• **Your assignment**
Copy the first line of the entries below and every line after it through the line containing "Các vắc xin viêm màng não mô cầu nhóm B". Do not include pictures.

• **Dataset**
Content starts
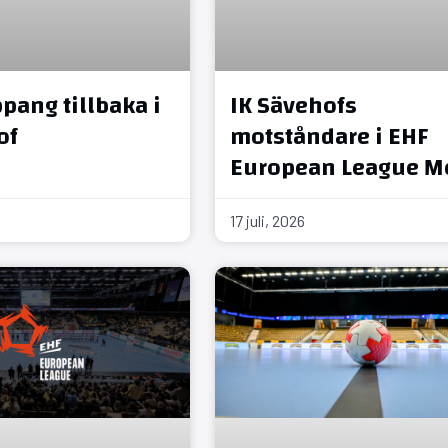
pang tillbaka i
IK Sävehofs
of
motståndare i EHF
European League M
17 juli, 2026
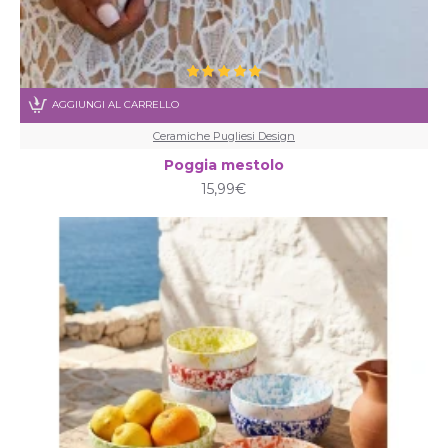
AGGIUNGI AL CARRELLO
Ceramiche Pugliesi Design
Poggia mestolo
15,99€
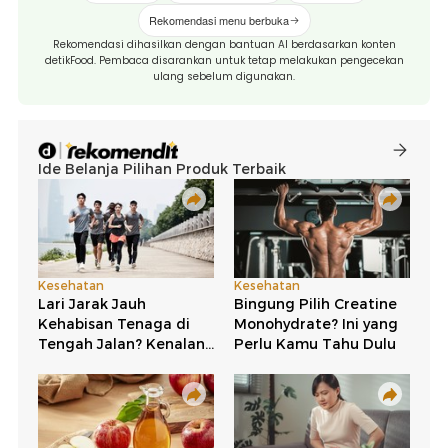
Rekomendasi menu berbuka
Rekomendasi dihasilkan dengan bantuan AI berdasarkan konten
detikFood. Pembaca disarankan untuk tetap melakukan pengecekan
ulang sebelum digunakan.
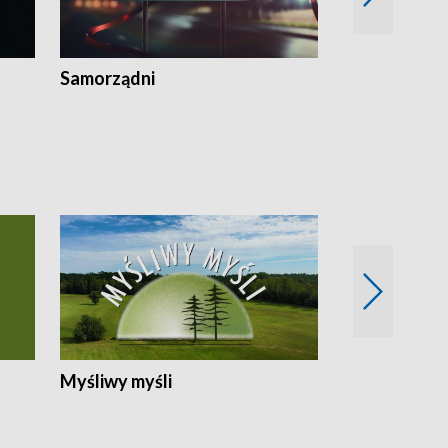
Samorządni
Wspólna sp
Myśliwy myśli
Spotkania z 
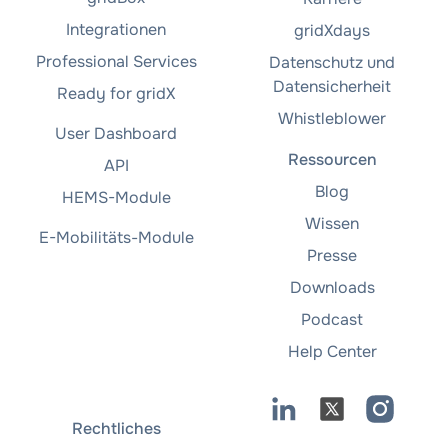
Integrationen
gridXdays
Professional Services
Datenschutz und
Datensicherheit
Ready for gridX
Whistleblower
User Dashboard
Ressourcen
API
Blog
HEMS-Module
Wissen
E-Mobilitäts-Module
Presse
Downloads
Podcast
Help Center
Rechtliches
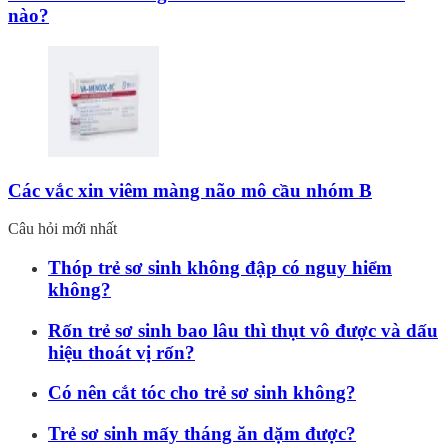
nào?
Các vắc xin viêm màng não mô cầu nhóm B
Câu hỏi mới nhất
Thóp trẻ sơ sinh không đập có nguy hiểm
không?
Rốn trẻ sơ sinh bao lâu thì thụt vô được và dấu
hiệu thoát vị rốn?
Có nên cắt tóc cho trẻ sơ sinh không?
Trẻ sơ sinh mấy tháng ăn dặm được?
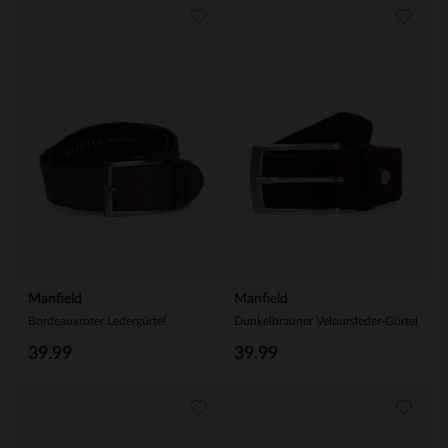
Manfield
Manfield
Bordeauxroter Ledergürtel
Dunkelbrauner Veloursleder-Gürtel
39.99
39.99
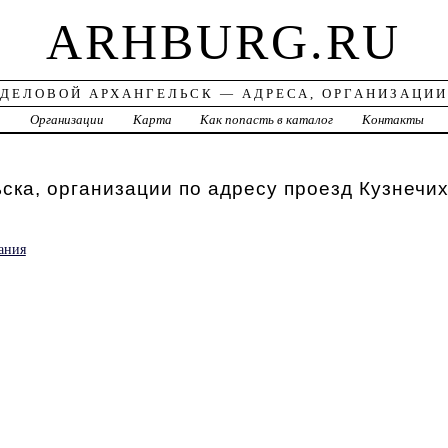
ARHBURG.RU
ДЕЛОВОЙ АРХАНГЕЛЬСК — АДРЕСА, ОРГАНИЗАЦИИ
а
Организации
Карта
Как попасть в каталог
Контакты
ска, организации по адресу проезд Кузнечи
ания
Content ends
• **Your solution**
pang tillbaka i
IK Sävehofs
of
motståndare i EHF
European League M
17 juli, 2026
AGGIUNGI AL CARRELLO
Ceramiche Pugliesi Design
Poggia mestolo
15,99€
Rekomendasi menu berbuka
Rekomendasi dihasilkan dengan bantuan AI berdasarkan konten
detikFood. Pembaca disarankan untuk tetap melakukan pengecekan
ulang sebelum digunakan.
Samorządni
Wspólna sp
Myśliwy myśli
Spotkania z 
Integrationen
gridXdays
Professional Services
Datenschutz und
Datensicherheit
Ready for gridX
Whistleblower
User Dashboard
Ressourcen
API
Blog
HEMS-Module
Wissen
E-Mobilitäts-Module
Presse
Downloads
Podcast
Help Center
Rechtliches
nào?
Các vắc xin viêm màng não mô cầu nhóm B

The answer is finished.